22. Les Etats membres devraient envisager d’instituer la responsabilité pénale ou administrative des fonctionnaires qui tentent de manipuler, notamment par les médias, l’opinion publique et d’exploiter sa vulnérabilité en temps de crise.

VI. Responsabilités des professionnels des médias

23. Les professionnels des médias devraient adhérer, en particulier en temps de crise, à des normes professionnelles et déontologiques très rigoureuses, ce qui découle de la responsabilité spéciale qui leur incombe, dans les situations de crise, de communiquer au public des données d’actualité factuelles, précises et complètes, tout en se montrant attentifs aux droits d’autres personnes, à leur sensibilité particulière et à leur éventuel sentiment d’incertitude et de peur.

24. S’il y a lieu de maintenir un système de journalistes incorporés et que les professionnels choisissent de l’utiliser, il leur est conseillé d’en faire clairement état dans leurs reportages et d’indiquer leurs sources d’information.

25. L’autorégulation, en tant que mécanisme le mieux à même de garantir un comportement responsable et professionnel des journalistes dans l’exercice de leur fonction, doit être plus efficace en temps de crise. A cette fin, il convient d’encourager la coopération entre les organes d’autorégulation aux niveaux régional et européen. Les Etats membres, les organisations professionnelles de journalistes, les autres ONG concernées et les médias sont invités à faciliter cette coopération et à offrir, le cas échéant, une assistance supplémentaire.

26. Les professionnels des médias sont invités à tenir compte dans leurs travaux de la Recommandation no R (97) 21 du Comité des Ministres aux Etats membres sur les médias et la promotion d’une culture de tolérance, et à appliquer à tout le moins les pratiques professionnelles exposées dans l’annexe à la recommandation.

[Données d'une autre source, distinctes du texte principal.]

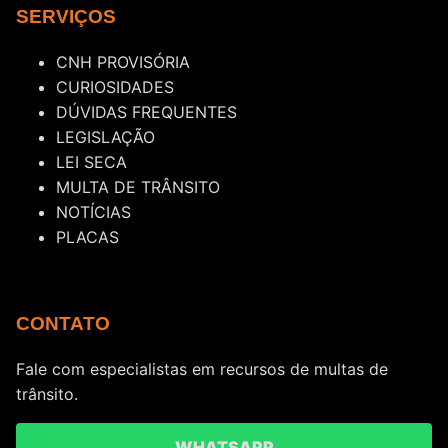
SERVIÇOS
CNH PROVISÓRIA
CURIOSIDADES
DÚVIDAS FREQUENTES
LEGISLAÇÃO
LEI SECA
MULTA DE TRÂNSITO
NOTÍCIAS
PLACAS
CONTATO
Fale com especialistas em recursos de multas de
trânsito.
WHATSAPP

VII. Dialogue et coopération

27. Les gouvernements, les organisations de médias, les organisations nationales ou internationales gouvernementales et non gouvernementales devraient s’employer à protéger la liberté d’expression et d’information en temps de crise par le dialogue et la coopération.

28. Au niveau national, les parties intéressées, comme les organes publics, les instances de régulation, les organisations non gouvernementales et les médias, notamment les propriétaires de médias, les éditeurs et les rédacteurs, pourraient envisager de créer des lieux d’échange ouverts aux volontaires afin de faciliter, par le dialogue, l’exercice du droit à la liberté d’expression et d’information en temps de crise.

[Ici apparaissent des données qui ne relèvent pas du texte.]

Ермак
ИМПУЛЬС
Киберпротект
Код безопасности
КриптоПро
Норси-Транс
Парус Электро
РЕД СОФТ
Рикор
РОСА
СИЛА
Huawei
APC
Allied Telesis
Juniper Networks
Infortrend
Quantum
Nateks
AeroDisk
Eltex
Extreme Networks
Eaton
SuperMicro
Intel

29. Les professionnels des médias sont encouragés, directement ou par l’intermédiaire des organisations qui les représentent, à engager un dialogue constructif avec les autorités chargées de gérer les situations de crise.

30. Les organisations non gouvernementales et en particulier les organismes de surveillance spécialisés sont invités à apporter leur concours à la sauvegarde de la liberté d’expression et du droit à l’information en temps de crise. Elles pourraient par exemple :

- mettre en place des lignes d’urgence téléphonique pour consultation et signalement de cas de harcèlement de journalistes et autres violations présumées du droit à la liberté d’expression et d’information ;

- offrir un soutien, y compris, le cas échéant, une assistance juridique gratuite, aux professionnels des médias qui, du fait de leurs activités professionnelles, sont poursuivis en justice ou se heurtent aux pouvoirs publics ;

- coopérer avec le Conseil de l’Europe et d’autres organisations compétentes pour faciliter l’échange d’informations et assurer une surveillance effective d’éventuelles violations.

31. Les donateurs institutionnels gouvernementaux et non gouvernementaux sont vivement encouragés à inclure le développement et l’aide aux médias dans leurs stratégies de prévention et de règlement des conflits et de reconstruction post-conflit.